It’s be quite sometime since I’ve posted anything in relation to anything infertility related. A large part of that was due to putting treatments on hold in 2014 due to some life changes. 1, being that I resumed working full time, which wasn’t without it’s advantage, my insurance covers some costs for treatment, and 2, purchasing our second home to prevent R from having a 500 mile commute every week for work. Add school work on top of that and treatments were just not high on the priority list.
On January 27, we went back to my RE for a re-consult and he of course gave us our options.
None of this was a surprise as we’d discussed all of this when we first consulted with him but he did stress that based on our history and no pregnancies in nearly 9 years of not actively protecting ourselves, he felt that IVF would be the smartest course. Neither R or I could disagree and so here I am on day 14 of birth control as we try to regulate my cycle before I start injecting myself with hormones to overstimulate my ovaries in the helps we can get a few eggs to fertilize and make for a 5 day transfer.
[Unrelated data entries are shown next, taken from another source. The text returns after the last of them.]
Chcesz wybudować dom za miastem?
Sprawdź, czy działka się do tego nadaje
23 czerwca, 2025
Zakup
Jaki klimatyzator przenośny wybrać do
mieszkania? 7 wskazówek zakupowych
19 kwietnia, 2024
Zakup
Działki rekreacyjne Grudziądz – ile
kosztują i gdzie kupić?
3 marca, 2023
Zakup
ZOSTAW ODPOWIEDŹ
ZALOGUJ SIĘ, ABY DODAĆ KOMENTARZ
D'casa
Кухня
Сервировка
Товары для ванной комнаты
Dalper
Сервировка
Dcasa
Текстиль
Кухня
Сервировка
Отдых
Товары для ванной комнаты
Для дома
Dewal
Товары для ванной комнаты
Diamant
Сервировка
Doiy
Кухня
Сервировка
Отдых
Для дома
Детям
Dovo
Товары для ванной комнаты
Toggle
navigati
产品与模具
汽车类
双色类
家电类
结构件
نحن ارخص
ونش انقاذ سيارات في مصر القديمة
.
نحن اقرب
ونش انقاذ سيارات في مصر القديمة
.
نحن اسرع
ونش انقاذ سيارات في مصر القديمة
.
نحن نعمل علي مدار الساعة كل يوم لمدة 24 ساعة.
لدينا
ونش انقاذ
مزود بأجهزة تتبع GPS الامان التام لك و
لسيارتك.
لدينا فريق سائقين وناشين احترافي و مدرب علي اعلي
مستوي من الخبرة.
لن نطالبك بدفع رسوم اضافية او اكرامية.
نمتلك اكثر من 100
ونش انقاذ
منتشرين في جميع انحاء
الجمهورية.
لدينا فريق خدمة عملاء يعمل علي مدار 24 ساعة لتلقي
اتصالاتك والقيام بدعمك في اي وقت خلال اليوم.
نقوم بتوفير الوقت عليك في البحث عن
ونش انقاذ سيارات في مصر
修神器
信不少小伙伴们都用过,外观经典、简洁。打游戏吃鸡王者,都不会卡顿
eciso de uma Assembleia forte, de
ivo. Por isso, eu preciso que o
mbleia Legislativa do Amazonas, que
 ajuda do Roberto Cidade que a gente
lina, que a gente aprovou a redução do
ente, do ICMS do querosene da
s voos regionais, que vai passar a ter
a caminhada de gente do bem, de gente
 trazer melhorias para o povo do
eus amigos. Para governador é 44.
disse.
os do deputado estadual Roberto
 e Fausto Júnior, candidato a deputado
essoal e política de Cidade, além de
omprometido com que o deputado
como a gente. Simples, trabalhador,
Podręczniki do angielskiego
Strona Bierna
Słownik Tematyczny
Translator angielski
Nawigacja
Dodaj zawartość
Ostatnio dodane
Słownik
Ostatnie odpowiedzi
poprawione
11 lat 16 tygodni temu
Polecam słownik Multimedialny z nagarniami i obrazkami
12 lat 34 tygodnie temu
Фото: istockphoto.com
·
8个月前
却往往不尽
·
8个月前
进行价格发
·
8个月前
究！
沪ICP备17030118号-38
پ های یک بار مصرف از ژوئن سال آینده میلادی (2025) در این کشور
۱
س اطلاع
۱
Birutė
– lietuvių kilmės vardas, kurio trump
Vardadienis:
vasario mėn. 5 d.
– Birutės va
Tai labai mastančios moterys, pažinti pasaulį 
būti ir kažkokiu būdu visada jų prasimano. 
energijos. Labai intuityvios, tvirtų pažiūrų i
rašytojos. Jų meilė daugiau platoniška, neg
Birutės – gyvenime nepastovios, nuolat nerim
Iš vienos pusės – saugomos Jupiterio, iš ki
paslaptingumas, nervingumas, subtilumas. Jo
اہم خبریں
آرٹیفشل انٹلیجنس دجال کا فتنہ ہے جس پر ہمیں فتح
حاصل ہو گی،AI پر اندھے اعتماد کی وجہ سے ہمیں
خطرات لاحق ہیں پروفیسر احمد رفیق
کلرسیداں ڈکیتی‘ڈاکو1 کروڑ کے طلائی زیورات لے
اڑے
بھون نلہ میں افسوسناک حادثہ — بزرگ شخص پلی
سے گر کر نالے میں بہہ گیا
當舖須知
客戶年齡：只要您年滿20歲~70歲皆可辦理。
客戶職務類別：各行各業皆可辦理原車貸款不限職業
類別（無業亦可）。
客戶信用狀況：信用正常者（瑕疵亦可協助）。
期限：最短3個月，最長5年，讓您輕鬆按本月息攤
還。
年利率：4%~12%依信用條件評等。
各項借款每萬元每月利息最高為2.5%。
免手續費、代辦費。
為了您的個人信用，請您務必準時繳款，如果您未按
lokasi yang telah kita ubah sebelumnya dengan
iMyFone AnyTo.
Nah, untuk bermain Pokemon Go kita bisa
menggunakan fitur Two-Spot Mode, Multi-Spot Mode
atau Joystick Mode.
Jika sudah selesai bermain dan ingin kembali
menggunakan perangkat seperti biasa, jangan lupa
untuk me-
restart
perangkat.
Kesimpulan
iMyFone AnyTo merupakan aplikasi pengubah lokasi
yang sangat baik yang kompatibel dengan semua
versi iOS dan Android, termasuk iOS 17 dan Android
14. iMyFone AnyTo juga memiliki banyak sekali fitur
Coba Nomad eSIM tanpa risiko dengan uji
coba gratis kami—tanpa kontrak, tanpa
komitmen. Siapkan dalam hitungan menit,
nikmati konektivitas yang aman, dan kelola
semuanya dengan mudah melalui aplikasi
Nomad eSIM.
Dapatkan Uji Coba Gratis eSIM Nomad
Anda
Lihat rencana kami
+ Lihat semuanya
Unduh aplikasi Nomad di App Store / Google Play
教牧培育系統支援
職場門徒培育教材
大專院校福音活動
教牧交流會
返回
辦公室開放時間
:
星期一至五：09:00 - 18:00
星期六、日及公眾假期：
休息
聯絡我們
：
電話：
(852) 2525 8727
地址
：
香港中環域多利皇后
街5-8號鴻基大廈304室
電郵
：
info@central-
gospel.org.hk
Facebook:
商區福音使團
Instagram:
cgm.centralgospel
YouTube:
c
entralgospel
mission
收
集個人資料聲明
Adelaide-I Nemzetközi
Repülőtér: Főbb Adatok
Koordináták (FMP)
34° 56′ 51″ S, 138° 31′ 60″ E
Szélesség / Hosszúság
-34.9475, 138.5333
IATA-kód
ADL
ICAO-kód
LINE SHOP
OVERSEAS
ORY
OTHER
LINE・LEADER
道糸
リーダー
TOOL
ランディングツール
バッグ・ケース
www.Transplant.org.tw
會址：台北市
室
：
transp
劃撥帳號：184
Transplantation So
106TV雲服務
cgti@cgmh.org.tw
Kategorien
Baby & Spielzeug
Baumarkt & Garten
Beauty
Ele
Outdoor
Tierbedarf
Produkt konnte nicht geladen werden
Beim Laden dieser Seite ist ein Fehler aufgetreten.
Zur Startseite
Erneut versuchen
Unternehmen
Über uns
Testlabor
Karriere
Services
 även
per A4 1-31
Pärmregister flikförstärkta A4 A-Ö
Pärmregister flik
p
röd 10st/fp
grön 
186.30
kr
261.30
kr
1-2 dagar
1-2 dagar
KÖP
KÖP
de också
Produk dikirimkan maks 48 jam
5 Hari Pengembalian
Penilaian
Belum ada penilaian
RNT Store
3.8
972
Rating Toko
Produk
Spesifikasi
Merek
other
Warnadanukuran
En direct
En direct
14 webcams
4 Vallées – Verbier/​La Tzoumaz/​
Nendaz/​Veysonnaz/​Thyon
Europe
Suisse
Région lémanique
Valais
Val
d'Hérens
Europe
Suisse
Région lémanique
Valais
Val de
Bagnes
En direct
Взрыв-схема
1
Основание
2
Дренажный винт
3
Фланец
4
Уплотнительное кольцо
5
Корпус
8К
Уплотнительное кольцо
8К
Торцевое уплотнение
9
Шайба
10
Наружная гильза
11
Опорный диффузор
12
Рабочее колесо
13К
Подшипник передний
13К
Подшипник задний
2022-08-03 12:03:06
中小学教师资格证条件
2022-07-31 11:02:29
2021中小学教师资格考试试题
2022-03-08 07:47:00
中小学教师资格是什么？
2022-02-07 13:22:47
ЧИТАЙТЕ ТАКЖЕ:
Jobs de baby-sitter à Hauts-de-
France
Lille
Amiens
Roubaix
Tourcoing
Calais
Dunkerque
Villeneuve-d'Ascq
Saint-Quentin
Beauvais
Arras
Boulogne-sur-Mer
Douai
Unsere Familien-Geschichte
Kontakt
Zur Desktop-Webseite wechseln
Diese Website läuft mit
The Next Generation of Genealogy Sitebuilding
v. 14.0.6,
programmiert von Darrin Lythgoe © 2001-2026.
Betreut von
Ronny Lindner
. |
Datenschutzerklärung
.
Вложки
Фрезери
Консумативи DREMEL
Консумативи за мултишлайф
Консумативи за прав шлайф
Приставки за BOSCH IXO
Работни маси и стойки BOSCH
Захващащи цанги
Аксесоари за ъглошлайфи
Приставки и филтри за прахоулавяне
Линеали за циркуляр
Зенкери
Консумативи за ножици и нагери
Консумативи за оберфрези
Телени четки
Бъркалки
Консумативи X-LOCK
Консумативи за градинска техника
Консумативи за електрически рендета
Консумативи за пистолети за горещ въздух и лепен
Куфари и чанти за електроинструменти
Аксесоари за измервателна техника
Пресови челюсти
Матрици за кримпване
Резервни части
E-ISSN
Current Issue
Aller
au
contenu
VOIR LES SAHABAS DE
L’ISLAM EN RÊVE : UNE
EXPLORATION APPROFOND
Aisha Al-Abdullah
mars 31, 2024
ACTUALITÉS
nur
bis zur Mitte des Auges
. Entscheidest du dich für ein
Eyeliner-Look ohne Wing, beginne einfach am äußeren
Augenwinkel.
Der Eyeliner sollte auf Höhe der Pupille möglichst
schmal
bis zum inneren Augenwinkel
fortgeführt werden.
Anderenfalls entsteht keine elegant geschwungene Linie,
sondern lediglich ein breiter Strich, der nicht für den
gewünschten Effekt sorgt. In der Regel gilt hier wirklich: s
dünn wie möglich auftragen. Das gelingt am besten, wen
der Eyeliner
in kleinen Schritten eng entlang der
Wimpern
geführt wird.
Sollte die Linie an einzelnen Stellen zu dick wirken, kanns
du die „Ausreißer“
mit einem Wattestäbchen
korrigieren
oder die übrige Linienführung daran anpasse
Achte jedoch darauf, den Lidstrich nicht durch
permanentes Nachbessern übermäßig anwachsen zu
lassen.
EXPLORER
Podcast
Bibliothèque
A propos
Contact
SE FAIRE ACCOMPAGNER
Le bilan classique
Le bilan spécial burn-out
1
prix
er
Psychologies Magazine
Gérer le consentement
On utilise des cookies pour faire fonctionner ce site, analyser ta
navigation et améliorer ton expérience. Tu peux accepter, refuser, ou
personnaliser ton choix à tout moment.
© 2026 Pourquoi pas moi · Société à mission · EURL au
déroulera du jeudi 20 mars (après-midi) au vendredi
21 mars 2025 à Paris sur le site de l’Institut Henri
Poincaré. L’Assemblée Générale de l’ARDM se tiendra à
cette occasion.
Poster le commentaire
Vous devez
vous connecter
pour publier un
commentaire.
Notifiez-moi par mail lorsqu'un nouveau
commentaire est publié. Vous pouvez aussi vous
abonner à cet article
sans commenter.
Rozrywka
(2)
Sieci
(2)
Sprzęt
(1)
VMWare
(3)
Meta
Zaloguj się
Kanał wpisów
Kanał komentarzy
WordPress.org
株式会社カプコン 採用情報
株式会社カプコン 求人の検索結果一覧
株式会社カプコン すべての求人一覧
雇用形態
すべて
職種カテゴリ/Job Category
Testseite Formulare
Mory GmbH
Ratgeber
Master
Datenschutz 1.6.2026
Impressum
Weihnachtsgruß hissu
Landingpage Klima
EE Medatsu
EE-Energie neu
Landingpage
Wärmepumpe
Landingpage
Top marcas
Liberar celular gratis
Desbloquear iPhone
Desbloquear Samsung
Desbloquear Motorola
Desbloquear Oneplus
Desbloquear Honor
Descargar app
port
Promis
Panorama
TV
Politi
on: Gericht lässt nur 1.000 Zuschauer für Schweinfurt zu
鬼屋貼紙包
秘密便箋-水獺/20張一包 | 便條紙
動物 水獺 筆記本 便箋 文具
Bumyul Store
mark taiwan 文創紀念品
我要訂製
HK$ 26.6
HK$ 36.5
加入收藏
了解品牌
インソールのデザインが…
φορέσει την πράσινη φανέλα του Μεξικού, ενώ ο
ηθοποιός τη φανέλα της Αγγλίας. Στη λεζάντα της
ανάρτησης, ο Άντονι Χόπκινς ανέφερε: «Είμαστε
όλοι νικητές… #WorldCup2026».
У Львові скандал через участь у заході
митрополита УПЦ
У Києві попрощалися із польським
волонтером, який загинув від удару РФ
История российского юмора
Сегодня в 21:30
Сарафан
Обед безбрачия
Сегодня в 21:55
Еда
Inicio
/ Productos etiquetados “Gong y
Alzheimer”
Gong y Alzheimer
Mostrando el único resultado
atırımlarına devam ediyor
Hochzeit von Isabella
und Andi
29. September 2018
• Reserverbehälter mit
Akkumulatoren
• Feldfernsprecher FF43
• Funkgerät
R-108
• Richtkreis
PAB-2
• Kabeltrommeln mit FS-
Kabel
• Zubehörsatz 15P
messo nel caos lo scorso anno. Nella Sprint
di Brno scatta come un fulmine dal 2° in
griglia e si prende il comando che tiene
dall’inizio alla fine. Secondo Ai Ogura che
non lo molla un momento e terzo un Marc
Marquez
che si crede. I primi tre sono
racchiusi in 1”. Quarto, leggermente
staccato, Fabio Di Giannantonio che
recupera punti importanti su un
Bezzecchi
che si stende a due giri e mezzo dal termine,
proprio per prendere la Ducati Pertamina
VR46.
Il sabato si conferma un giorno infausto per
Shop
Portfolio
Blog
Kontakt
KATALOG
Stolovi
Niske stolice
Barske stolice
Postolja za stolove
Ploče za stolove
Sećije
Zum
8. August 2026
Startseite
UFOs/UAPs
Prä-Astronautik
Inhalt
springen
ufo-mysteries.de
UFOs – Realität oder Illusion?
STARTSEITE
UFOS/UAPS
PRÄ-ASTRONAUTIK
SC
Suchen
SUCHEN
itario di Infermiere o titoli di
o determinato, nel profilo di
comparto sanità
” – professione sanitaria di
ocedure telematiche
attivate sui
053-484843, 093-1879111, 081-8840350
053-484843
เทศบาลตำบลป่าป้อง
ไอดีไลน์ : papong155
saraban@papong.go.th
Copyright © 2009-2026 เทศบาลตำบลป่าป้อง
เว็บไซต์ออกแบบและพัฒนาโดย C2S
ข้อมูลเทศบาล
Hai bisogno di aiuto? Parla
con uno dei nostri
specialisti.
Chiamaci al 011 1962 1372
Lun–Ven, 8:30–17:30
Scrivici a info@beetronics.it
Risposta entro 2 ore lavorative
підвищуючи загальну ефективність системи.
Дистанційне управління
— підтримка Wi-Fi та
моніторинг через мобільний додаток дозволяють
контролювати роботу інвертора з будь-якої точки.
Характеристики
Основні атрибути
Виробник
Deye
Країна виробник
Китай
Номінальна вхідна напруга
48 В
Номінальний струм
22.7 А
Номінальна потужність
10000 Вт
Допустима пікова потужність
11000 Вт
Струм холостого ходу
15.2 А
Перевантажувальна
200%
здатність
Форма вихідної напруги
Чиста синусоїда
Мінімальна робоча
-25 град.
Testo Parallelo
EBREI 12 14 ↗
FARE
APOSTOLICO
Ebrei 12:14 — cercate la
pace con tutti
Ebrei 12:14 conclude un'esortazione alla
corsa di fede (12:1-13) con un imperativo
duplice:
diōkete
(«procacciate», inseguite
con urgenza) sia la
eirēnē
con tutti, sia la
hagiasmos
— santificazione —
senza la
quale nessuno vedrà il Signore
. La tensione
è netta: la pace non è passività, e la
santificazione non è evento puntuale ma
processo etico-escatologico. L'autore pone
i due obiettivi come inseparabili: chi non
My medication is due to arrival on the 18th and we have injection training on the 23rd in which we will be handing over a check for $6,825 dollars. Yes, you read that right, but let me just reiterate it for good measure
We’re hoping that we are successful in our attempts the first round but I know that nothing is certain. While this is something we both really want, we have to be realistic as well.. even if that realism threatens to break my heart. For now, we will see where this road leads us and take one day at a time, which for anyone who is fighting the same battle, knows that’s extremely hard to do. This journey is not only financially stressful but it’s also physically, mentally, and emotionally exhausting. I am trying my hardest not to fall into the pit of angry which is so easy to do when it feels like the whole world’s against you, but I know that there is every possibility I will fall down that hole, and I’m just hoping that I’ll have the strength to climb back out.
I guess, as with all things, time will tell.